If you want to endure – hire endurers, foster apprenticeship, and keep your employees moving. Be an A/B tester: you don’t know if something works until you compare it to something else. That goes for everything – whether your product, your team or yourself. Accommodate free radicals: usually, they are the ones who move things forward. Simplify. Iterate. Question core assumptions.
And, when you get to the finish line, turn around and go back. Always stay in the early innings, because continuing to learn is the elixir of life. And because, well, to be done is to die: “For those who love what they do… the creative pursuit never ends. Creativity is never finished.”

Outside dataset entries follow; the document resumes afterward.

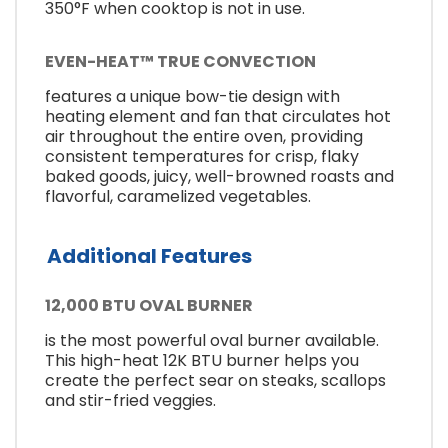
350°F when cooktop is not in use.
EVEN-HEAT™ TRUE CONVECTION
features a unique bow-tie design with
heating element and fan that circulates hot
air throughout the entire oven, providing
consistent temperatures for crisp, flaky
baked goods, juicy, well-browned roasts and
flavorful, caramelized vegetables.
Additional Features
12,000 BTU OVAL BURNER
is the most powerful oval burner available.
This high-heat 12K BTU burner helps you
create the perfect sear on steaks, scallops
and stir-fried veggies.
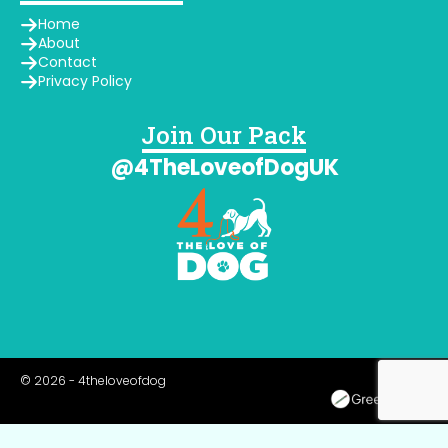
Home
About
Contact
Privacy Policy
Join Our Pack
@4TheLoveofDogUK
© 2026 - 4theloveofdog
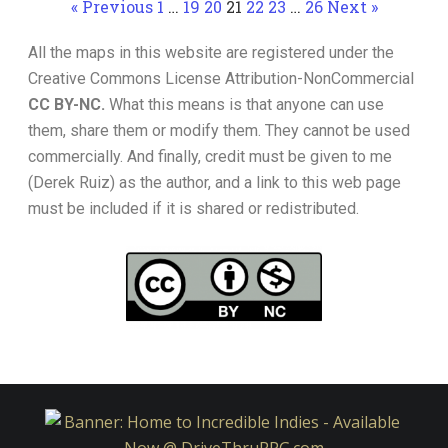
« Previous
1
…
19
20
21
22
23
…
26
Next »
All the maps in this website are registered under the
Creative Commons License Attribution-NonCommercial
CC BY-NC.
What this means is that anyone can use
them, share them or modify them. They cannot be used
commercially. And finally, credit must be given to me
(Derek Ruiz) as the author, and a link to this web page
must be included if it is shared or redistributed.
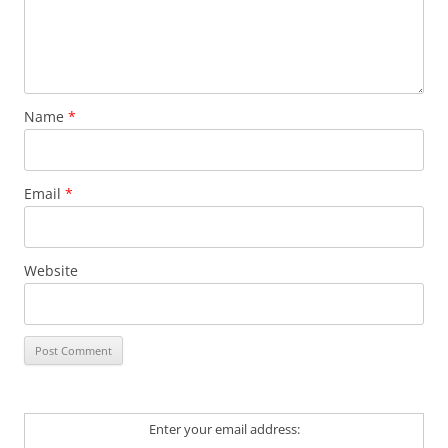
Name
*
Email
*
Website
Enter your email address:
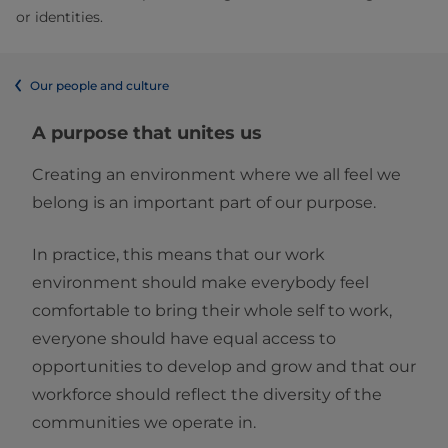
or identities.
Our people and culture
A purpose that unites us
Creating an environment where we all feel we
belong is an important part of our purpose.
In practice, this means that our work
environment should make everybody feel
comfortable to bring their whole self to work,
everyone should have equal access to
opportunities to develop and grow and that our
workforce should reflect the diversity of the
communities we operate in.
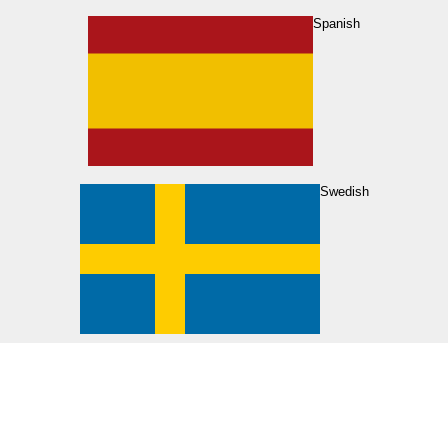
Spanish
Swedish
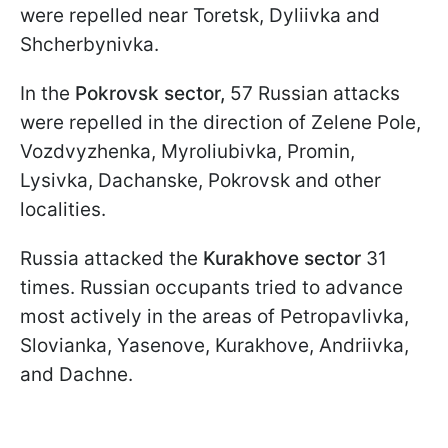
were repelled near Toretsk, Dyliivka and
Shcherbynivka.
In the
Pokrovsk sector,
57 Russian attacks
were repelled in the direction of Zelene Pole,
Vozdvyzhenka, Myroliubivka, Promin,
Lysivka, Dachanske, Pokrovsk and other
localities.
Russia attacked the
Kurakhove sector
31
times. Russian occupants tried to advance
most actively in the areas of Petropavlivka,
Slovianka, Yasenove, Kurakhove, Andriivka,
and Dachne.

Joe Gebbia, co-founder and chief product officer at Airbnb, provides us with one of the best descriptions of “The Messy Middle” you’ll find anywhere: “Starting a new venture is like jumping off a cliff and sewing a parachute on the way down. This book is the parachute.”
Of course, Gebbia is not the only one with this opinion. “Having been through the ups and downs of the messy middle many times,” writes Tony Fadell, the inventor of the iPod. “It’s critical to understand the challenges ahead.”
It's difficult to add anything new without echoing Gebbia and Fadell. Then again, who could blame you for taking their words at face value? After all, they’ve gone through the messy middle quite a few times. And emerged – as millionaires!
If you dream to become a successful entrepreneur, then you have to be willing to give up on a lot of things, and never embrace the “we finally arrived” mentality.